Down to the last line, set down the material below exactly; skip the pictures.

*****

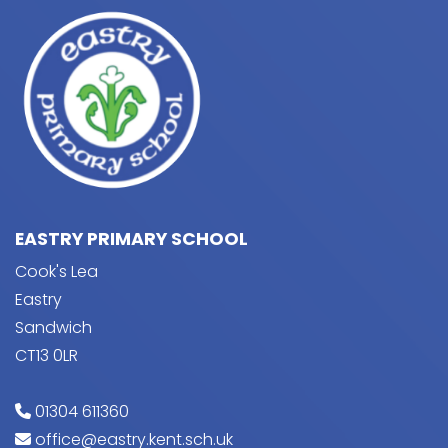
EASTRY PRIMARY SCHOOL
Cook's Lea
Eastry
Sandwich
CT13 0LR
01304 611360
office@eastry.kent.sch.uk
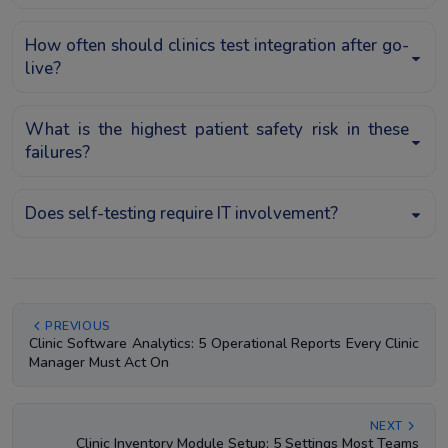
How often should clinics test integration after go-
live?
What is the highest patient safety risk in these
failures?
Does self-testing require IT involvement?
PREVIOUS
Clinic Software Analytics: 5 Operational Reports Every Clinic
Manager Must Act On
NEXT
Clinic Inventory Module Setup: 5 Settings Most Teams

*****

# Response to this exercise:
EASTRY PRIMARY SCHOOL
Cook's Lea
Eastry
Sandwich
CT13 0LR
01304 611360
office@eastry.kent.sch.uk
How often should clinics test integration after go-
live?
What is the highest patient safety risk in these
failures?
Does self-testing require IT involvement?
PREVIOUS
Clinic Software Analytics: 5 Operational Reports Every Clinic
Manager Must Act On
NEXT
Clinic Inventory Module Setup: 5 Settings Most Teams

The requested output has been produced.